*** INFORMATION SUPPLIED

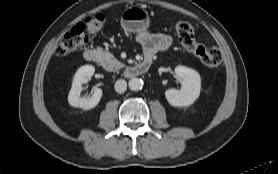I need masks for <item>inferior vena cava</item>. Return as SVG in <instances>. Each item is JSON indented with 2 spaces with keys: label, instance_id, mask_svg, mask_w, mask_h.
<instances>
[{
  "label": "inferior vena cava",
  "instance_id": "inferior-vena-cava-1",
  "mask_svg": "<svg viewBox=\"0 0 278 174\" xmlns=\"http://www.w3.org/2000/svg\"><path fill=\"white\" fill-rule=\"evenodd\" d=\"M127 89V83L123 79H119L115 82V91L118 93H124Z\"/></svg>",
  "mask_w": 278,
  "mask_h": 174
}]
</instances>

******

A faithful, word-for-word version of the records above is needed, with no images in it.

EXERCISE OUTPUT:
I need masks for <item>inferior vena cava</item>. Return as SVG in <instances>. Each item is JSON indented with 2 spaces with keys: label, instance_id, mask_svg, mask_w, mask_h.
<instances>
[{
  "label": "inferior vena cava",
  "instance_id": "inferior-vena-cava-1",
  "mask_svg": "<svg viewBox=\"0 0 278 174\" xmlns=\"http://www.w3.org/2000/svg\"><path fill=\"white\" fill-rule=\"evenodd\" d=\"M127 89V83L123 79H119L115 82V91L118 93H124Z\"/></svg>",
  "mask_w": 278,
  "mask_h": 174
}]
</instances>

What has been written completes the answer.